Pressure sensors having ceramic platforms are applied for measuring pressures. Among these pressure sensors are absolute pressure sensors, which measure the absolute pressure acting on the measuring membrane relative to vacuum, relative pressure sensors, which measure the pressure acting on the measuring membrane relative to a reference pressure, such as e.g. the current atmospheric pressure, supplied to the pressure measuring chamber, as well as pressure difference sensors, which register a pressure difference between a first pressure acting on a first side of the measuring membrane and a second pressure acting on a second side of the measuring membrane.

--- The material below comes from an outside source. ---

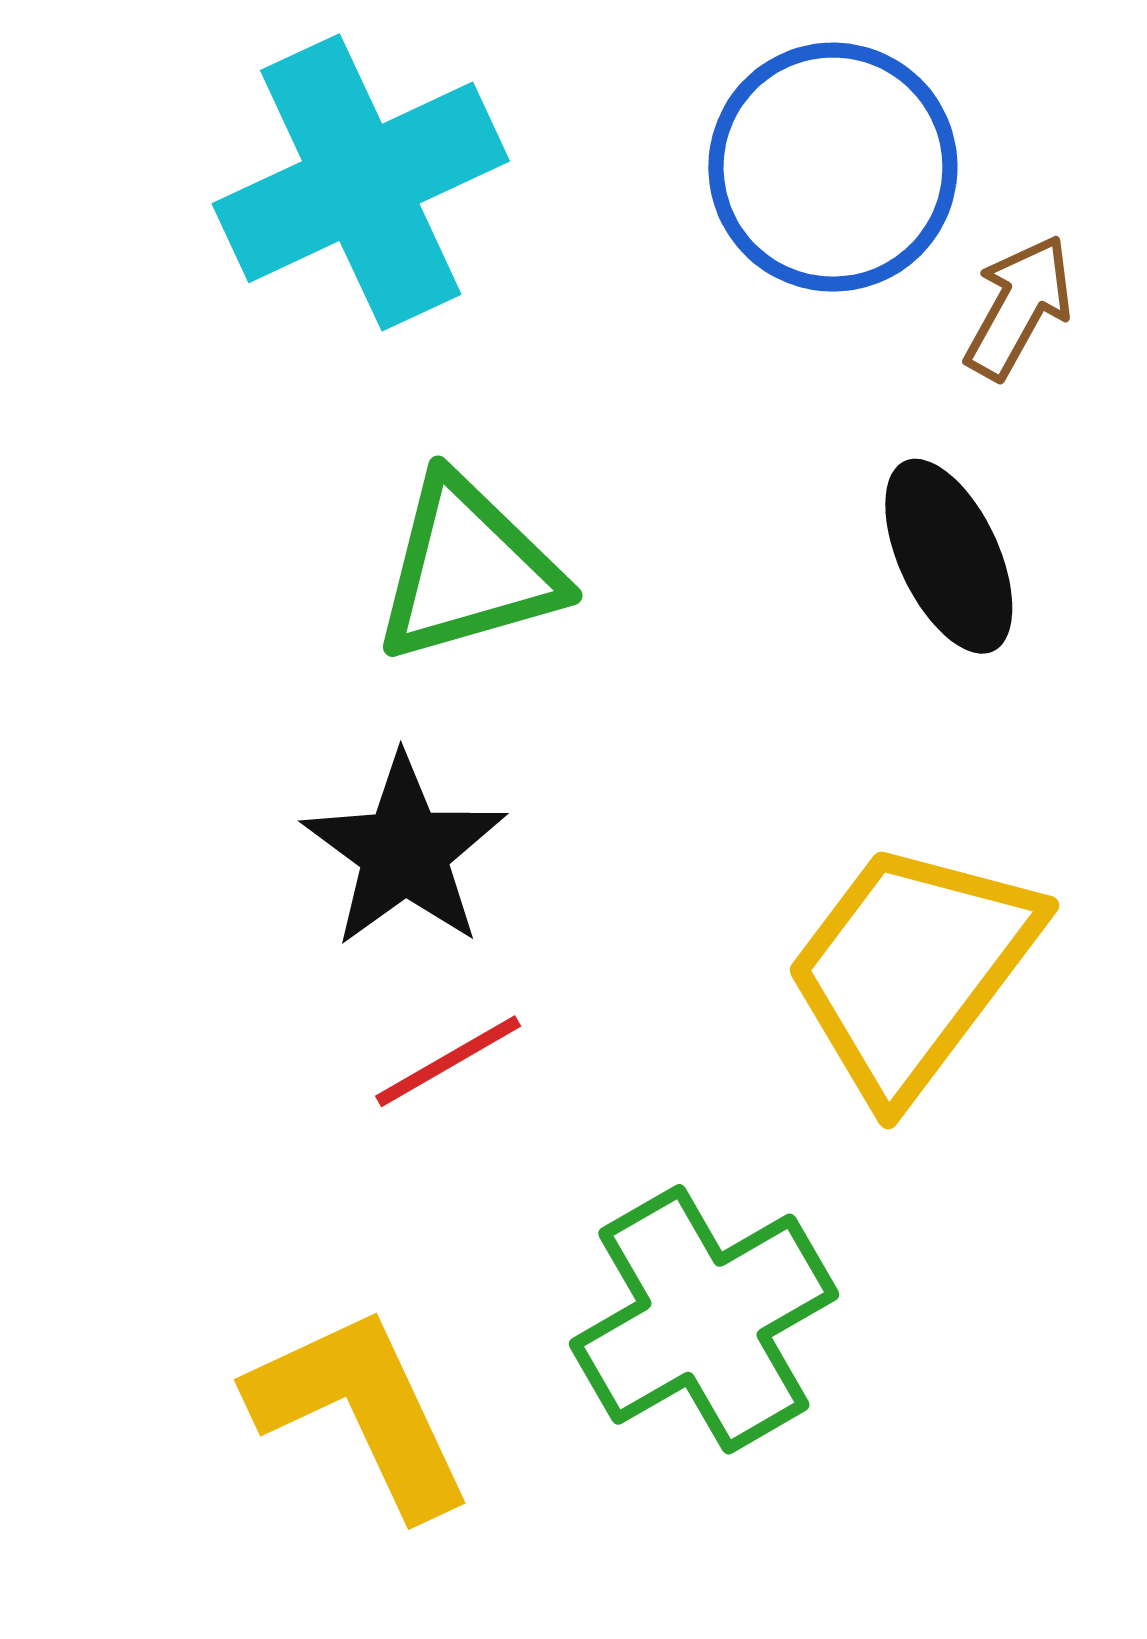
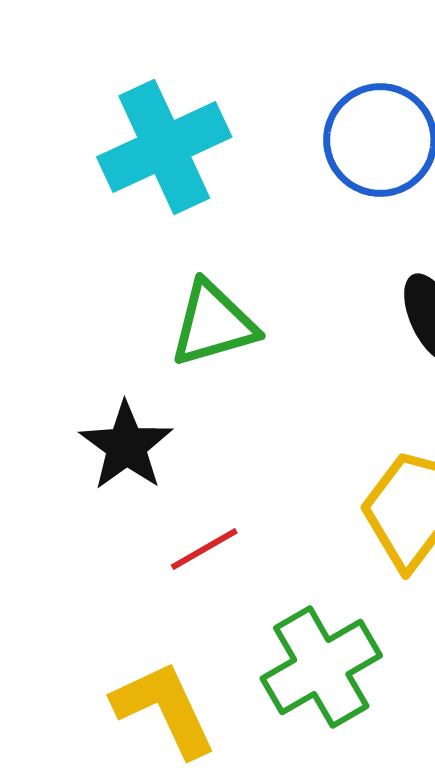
black star: (404, 851) -> (126, 446), moved

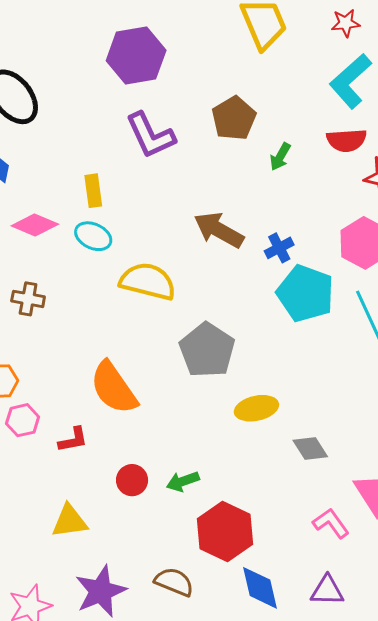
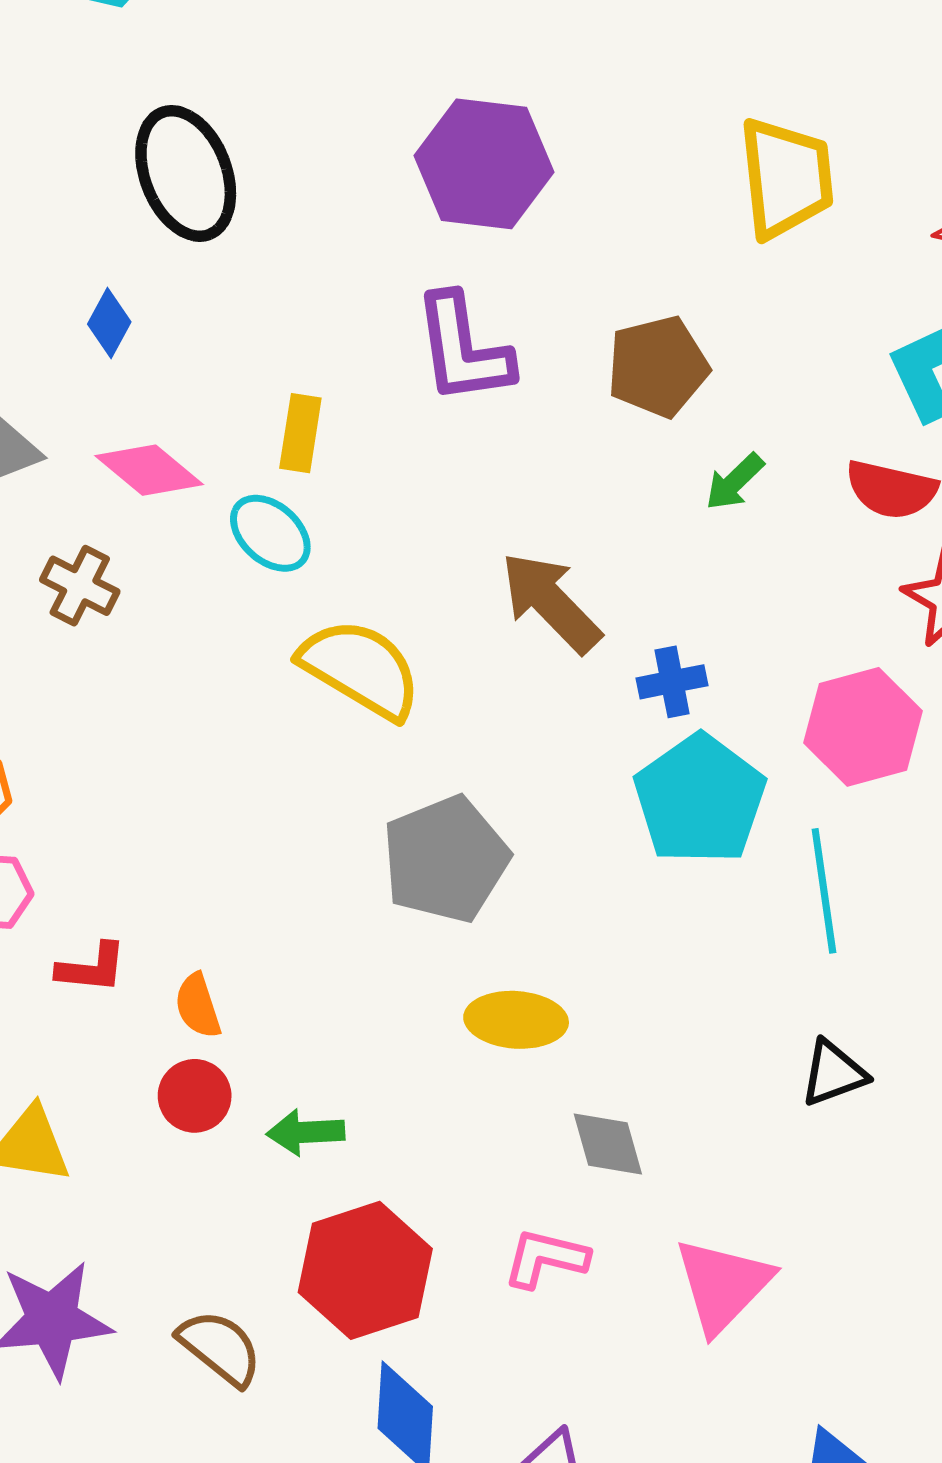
brown cross: (28, 299) -> (80, 586), moved
orange semicircle: (114, 388) -> (198, 1006), moved, size x0.5
pink L-shape: (331, 523) -> (546, 1258), moved, turned -57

Pressure sensors are widely applied in almost all fields of industrial measurements technology. Ceramic platforms offer the advantage that they are not only thermally, chemically and mechanically very resistant, but also have a very high pressure resistance. Pressure sensors having ceramic platforms must be mounted at the location of use and be supplied via corresponding process connections or pressure supply lines, depending on sensor type, with the pressure to be measured, the pressure to be measured plus the reference pressure, respectively the two pressures, whose difference is to be measured.
For this, pressure sensors are applied e.g. in housings equipped with process connections, or in another manner connected with process connections and/or pressure supply lines. Housings, process connections and pressure supply lines are regularly built of metal, e.g. stainless steel.
The ceramic platform is, thus, regularly mechanically connected with at least one metal body via a pressure-tight connection.
In such case, there is the problem that ceramic has a thermal coefficient of expansion, which significantly differs from the thermal coefficient of expansion of the usually installed metal body. Ceramic materials have a thermal coefficient of expansion, which typically lies in the order of magnitude from 5 ppm/K to 8 ppm/K. In contrast, stainless steels have a clearly higher thermal coefficient of expansion in the order of magnitude above 16 ppm/K.